Journal of Medical Case Reports 1/2014

Protracted primary cytomegalovirus infection presenting as ileoanal pouchitis in a non-immunosuppressed patient: a case report

Journal of Medical Case Reports > Ausgabe 1/2014
Christian Rupp, Esther Herpel, Paul Schnitzler, Anna Zawierucha, Philipp Zwickel, Lukas Klute, Martina Kadmon, Wolfgang Stremmel, Annika Gauss
Wichtige Hinweise

Electronic supplementary material

The online version of this article (doi:10.​1186/​1752-1947-8-163) contains supplementary material, which is available to authorized users.

Competing interests

The authors declare that they have no competing interests.

Authors’ contributions

CR and LK acquired patient data. CR was involved in drafting the manuscript. AG acquired patient data and drafted the manuscript. EH was responsible for all histopathological analyses and provided the images. PS performed virological analyses. AZ, PZ, MK and WS were also actively involved in preparing the manuscript and critical appraisal. All authors read and approved the final manuscript.

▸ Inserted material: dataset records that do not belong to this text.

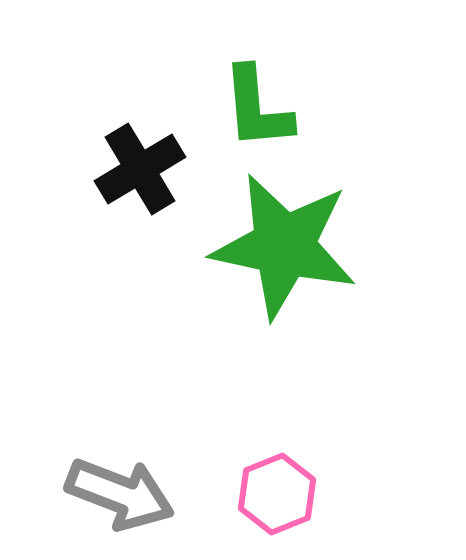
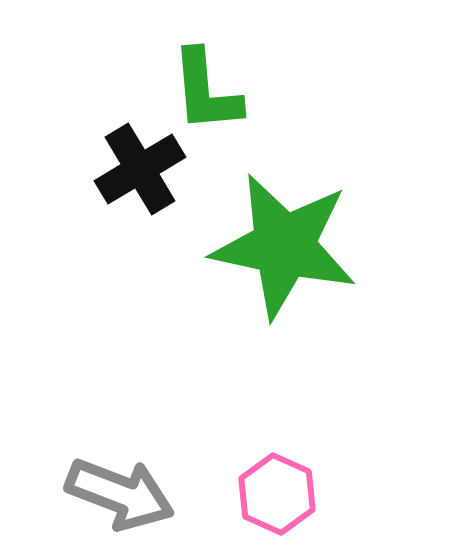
green L-shape: moved 51 px left, 17 px up
pink hexagon: rotated 14 degrees counterclockwise
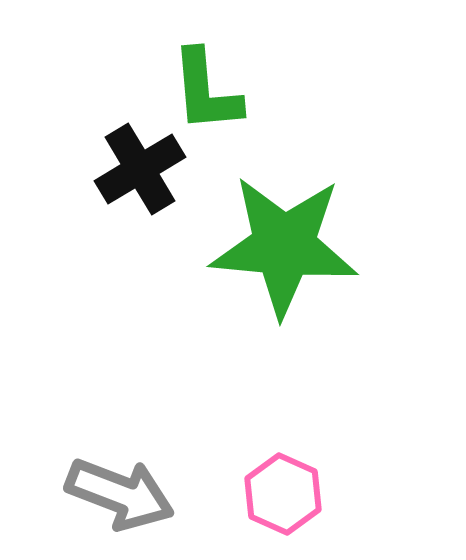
green star: rotated 7 degrees counterclockwise
pink hexagon: moved 6 px right
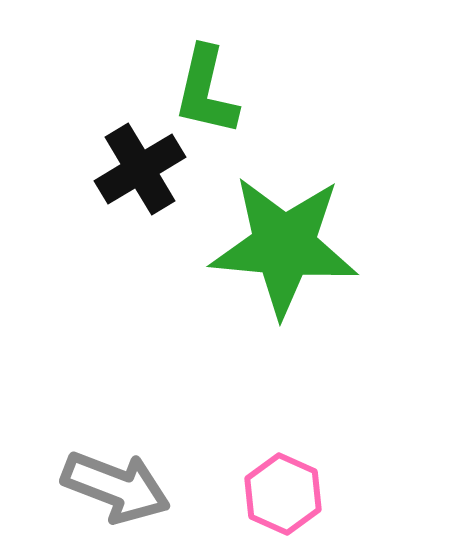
green L-shape: rotated 18 degrees clockwise
gray arrow: moved 4 px left, 7 px up
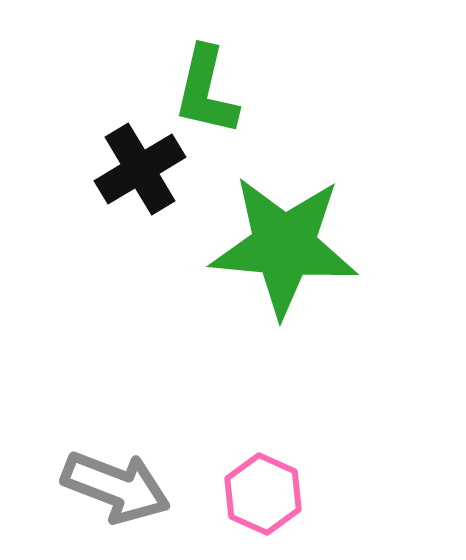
pink hexagon: moved 20 px left
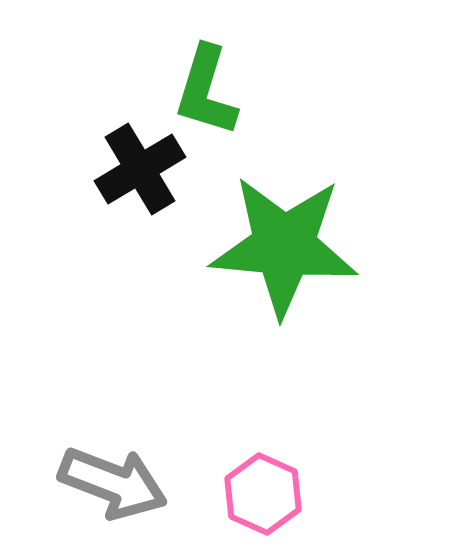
green L-shape: rotated 4 degrees clockwise
gray arrow: moved 3 px left, 4 px up
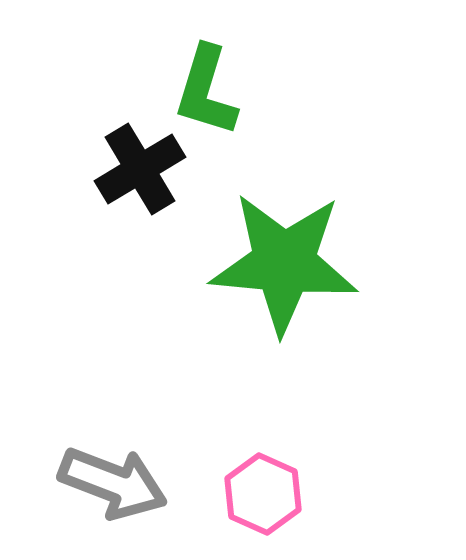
green star: moved 17 px down
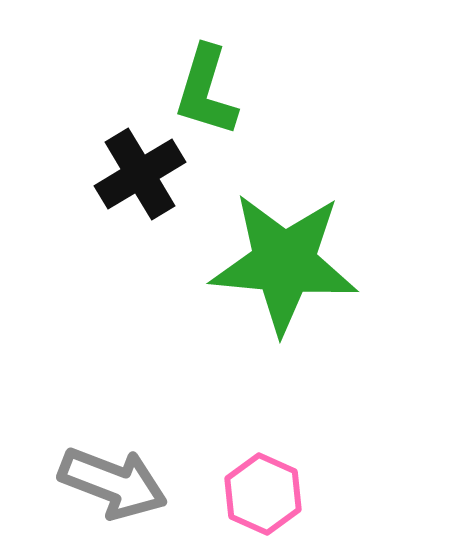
black cross: moved 5 px down
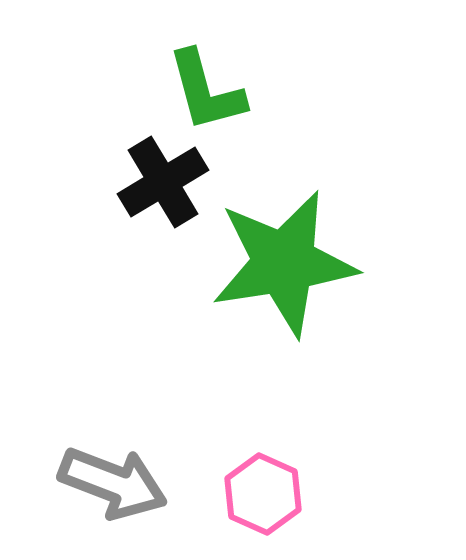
green L-shape: rotated 32 degrees counterclockwise
black cross: moved 23 px right, 8 px down
green star: rotated 14 degrees counterclockwise
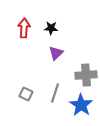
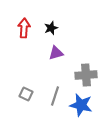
black star: rotated 24 degrees counterclockwise
purple triangle: rotated 28 degrees clockwise
gray line: moved 3 px down
blue star: rotated 20 degrees counterclockwise
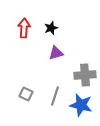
gray cross: moved 1 px left
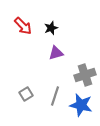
red arrow: moved 1 px left, 2 px up; rotated 132 degrees clockwise
gray cross: rotated 15 degrees counterclockwise
gray square: rotated 32 degrees clockwise
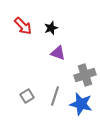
purple triangle: moved 2 px right; rotated 35 degrees clockwise
gray square: moved 1 px right, 2 px down
blue star: moved 1 px up
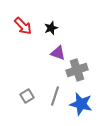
gray cross: moved 8 px left, 5 px up
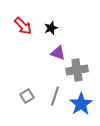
gray cross: rotated 10 degrees clockwise
blue star: rotated 25 degrees clockwise
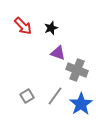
gray cross: rotated 30 degrees clockwise
gray line: rotated 18 degrees clockwise
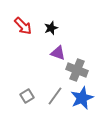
blue star: moved 1 px right, 6 px up; rotated 10 degrees clockwise
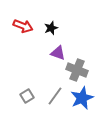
red arrow: rotated 24 degrees counterclockwise
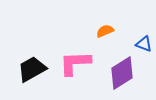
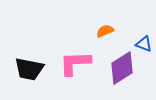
black trapezoid: moved 3 px left; rotated 140 degrees counterclockwise
purple diamond: moved 5 px up
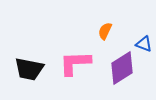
orange semicircle: rotated 42 degrees counterclockwise
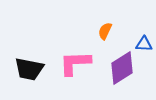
blue triangle: rotated 18 degrees counterclockwise
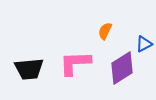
blue triangle: rotated 30 degrees counterclockwise
black trapezoid: rotated 16 degrees counterclockwise
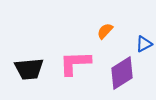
orange semicircle: rotated 18 degrees clockwise
purple diamond: moved 5 px down
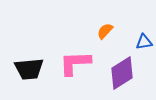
blue triangle: moved 2 px up; rotated 18 degrees clockwise
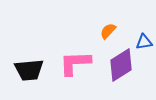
orange semicircle: moved 3 px right
black trapezoid: moved 1 px down
purple diamond: moved 1 px left, 8 px up
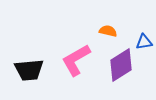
orange semicircle: rotated 60 degrees clockwise
pink L-shape: moved 1 px right, 3 px up; rotated 28 degrees counterclockwise
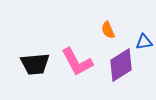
orange semicircle: moved 1 px up; rotated 126 degrees counterclockwise
pink L-shape: moved 1 px right, 2 px down; rotated 88 degrees counterclockwise
black trapezoid: moved 6 px right, 6 px up
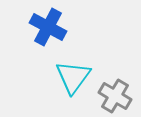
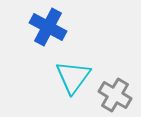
gray cross: moved 1 px up
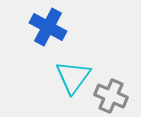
gray cross: moved 4 px left, 1 px down; rotated 8 degrees counterclockwise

Pouchitis often occurs after proctocolectomy and ileal pouch-anal anastomosis for ulcerative colitis. It is usually deemed idiopathic and commonly responds to antibacterial therapy. To date, only a few cases of cytomegalovirus pouchitis have been documented, and only a single report describes pouchitis in a case of assumed primary cytomegalovirus infection.

Case presentation

A 26-year-old Caucasian woman underwent proctocolectomy and ileal pouch-anal anastomosis for refractory ulcerative colitis and adenocarcinoma. After 28 months she developed bloody diarrhoea, abdominal pain, fever, nausea and general malaise suggesting severe pouchitis. Antibiotic treatment reduced humoral inflammation, but failed to resolve her fever. A pouchoscopy revealed distinct pouchitis, and cytomegalovirus infection was diagnosed from pouch biopsies by polymerase chain reaction as well as conventional histology and immunohistochemistry. The infection was confirmed in her blood by polymerase chain reaction and pp65 antigen test, and was clearly defined as the ‘primary’ infection by serial serological tests. Intravenous treatment with ganciclovir (10mg/kg body weight/day) led to resolution of symptoms and negative cytomegalovirus deoxyribonucleic acid and pp65 within a few days. When symptoms and laboratory evidence of cytomegalovirus infection recurred a few days after completing 20 days of therapy with ganciclovir and valganciclovir, a second course of ganciclovir treatment was initiated.


Cytomegalovirus infection of the ileoanal pouch is an important differential diagnosis of pouchitis even in non-immunosuppressed patients and can be treated with ganciclovir.